From my perspective as a father, it led me to reflect on my own journey with my mother—how close we were when I was a child, and how that relationship inevitably changed as I grew older. It's a difficult truth, but as boys grow into men, the nature of their bond with their mothers often shifts.
We're raised, consciously or not, with the understanding that one day we'll have to step into our own lives, build our own families, and form new bonds that will take priority. And when that time comes, there’s often a quiet and painful parting—not out of rejection or lack of love, but as a natural progression of life.

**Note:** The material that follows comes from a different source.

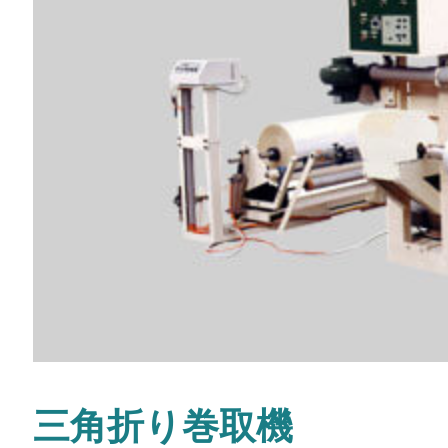
三角折り巻取機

It’s a bittersweet process. While it speaks of growth and new beginnings, it also marks the gradual fading of a relationship that was once everything to us. Still, I believe that bond, though changed, never truly disappears. It simply evolves.
1 person likes this
@sissy15 (12446)
• United States
18 May
I agree with you. It's something I always knew would happen but that said my son and I are still close but the relationship is different and that's how it's meant to be and as you said it's bittersweet. I love seeing him grow and change but I also long for those days when I was his whole world. It would be a disservice for him if I didn't let him grow and evolve though. This is part of life and I just want to see him happy but that doesn't mean I'm not a little sad knowing our relationship will never be what it once was. I've accepted that this is who he is and that this is how things have to be but yes I'm a little sad about it but also so proud of him.
1 person likes this
@sissy15 (12446)
• United States
18 May
@rsa101 It is different for mothers because mothers have a bond with their children that fathers often don't have. We have an understanding but emotions and understanding often counteract each other at times. Both of my parents seemed to struggle with us getting older. My dad still likes to bring up memories from when we were kids. My dad wasn't supposed to be able to have children and when he had us he really enjoyed us being little. I can still tell he misses us being little. My dad raised us while my mom was at work because my dad had some medical issues that made it so he couldn't work. He lost his job when I was a baby and with all of the medical stuff he had going on he was never able to find another job. I think him being home with us made it so he was able to create a stronger bond with us.